Getting started on Amazon Web Services for `HMMoce` computation

Summary

This vignette is intended to ease the learning curve and startup time to running RStudio on an Amazon EC2 instance. Our specific goal is to facilitate plug-and-play functionality for HMMoce on RStudio server that allows users to leverage the computing resources of Amazon Web Services (AWS) to perform the large oceanographic data manipulation and computation required for some applications of HMMoce. This vignette is a work in progress so please submit any questions, comments, or issues to the HMMoce GitHub site.

Getting started

Navigate to https://aws.amazon.com and follow the prompts to get an account setup.

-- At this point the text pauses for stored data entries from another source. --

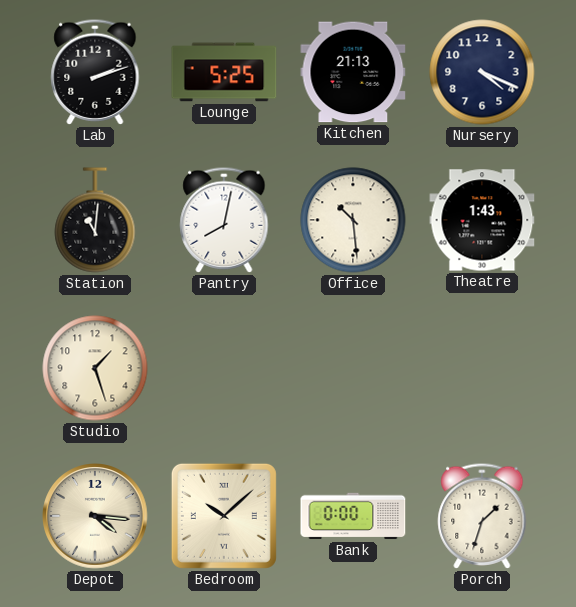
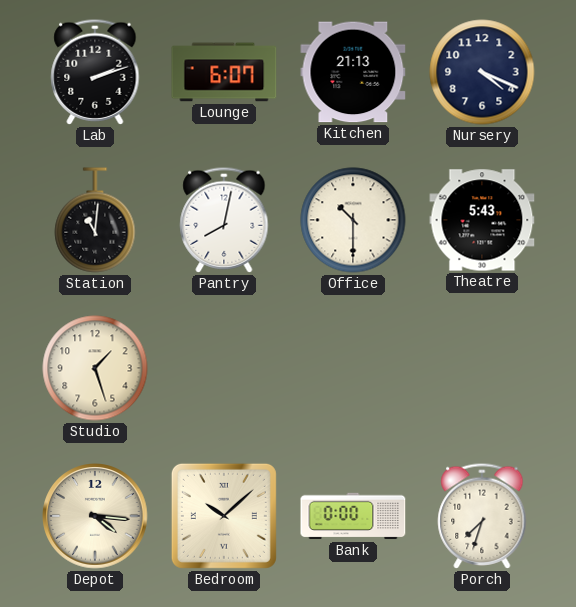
Lounge: 5:25 -> 6:07
Office: 10:29 -> 10:30
Theatre: 1:43 -> 5:43
Porch: 1:33 -> 7:33
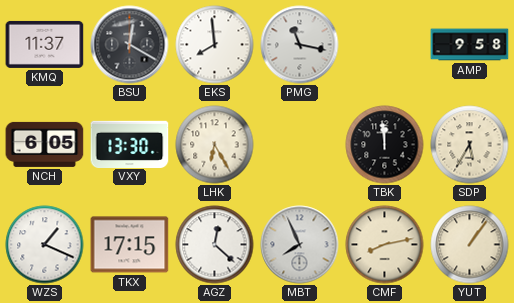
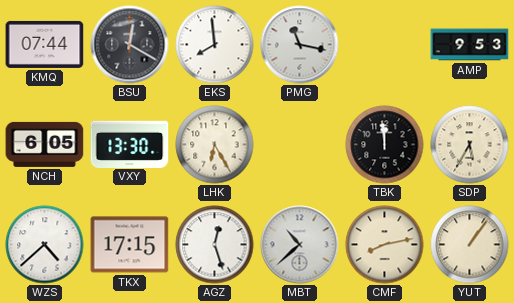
KMQ: 11:37 -> 07:44
AMP: 9:58 -> 9:53
WZS: 1:19 -> 4:38
AGZ: 12:22 -> 12:27
MBT: 7:56 -> 10:38
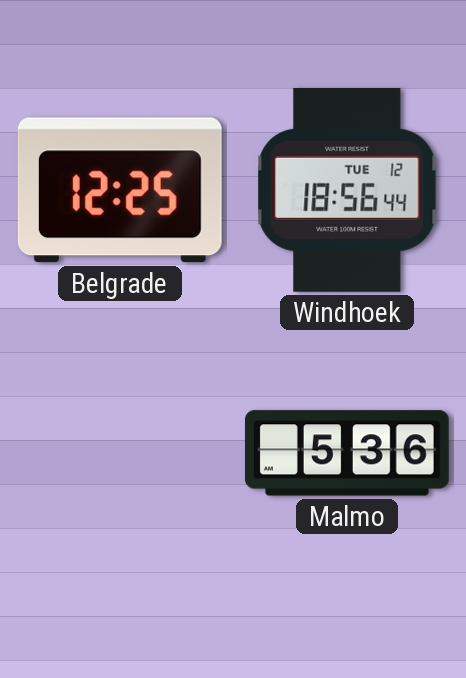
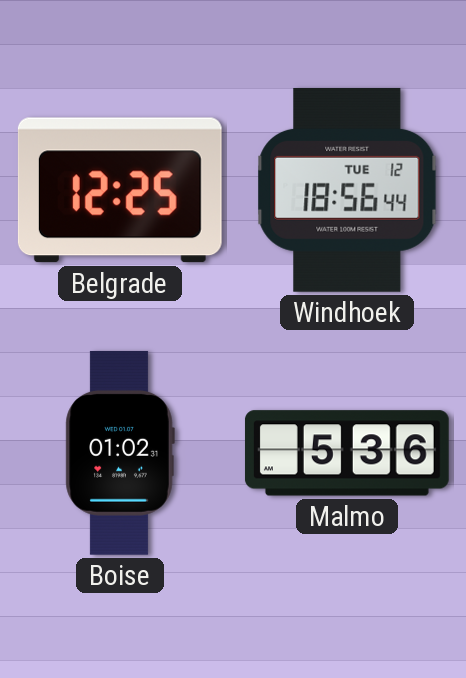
Boise: none -> 01:02
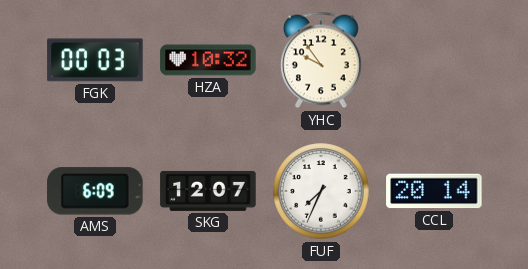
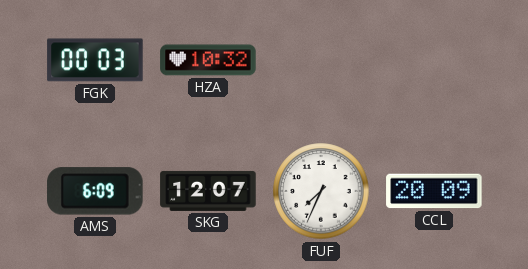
YHC: 9:54 -> none
CCL: 20:14 -> 20:09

Once you are all setup, navigate to your dashboard. It should look like this:

img <- png::readPNG("dashboard.png")
grid::grid.raster(img)

There are now 2 things you need to do before you can get back to working in R: 1) setup a volume and 2) start an EC2 compute instance.

Setting up a volume

We will be running a type of compute environment on AWS that can terminate with very little notice (based on fluctuations in the market price for high-performance computing resources). Thus, it is strongly advised that you create a separate volume (think of it like an external hard drive) that you can mount to your compute instance. You can move data back and forth on this volume just like an external hard drive, but it is NOT terminated even if your compute instance is. So lets get this setup first.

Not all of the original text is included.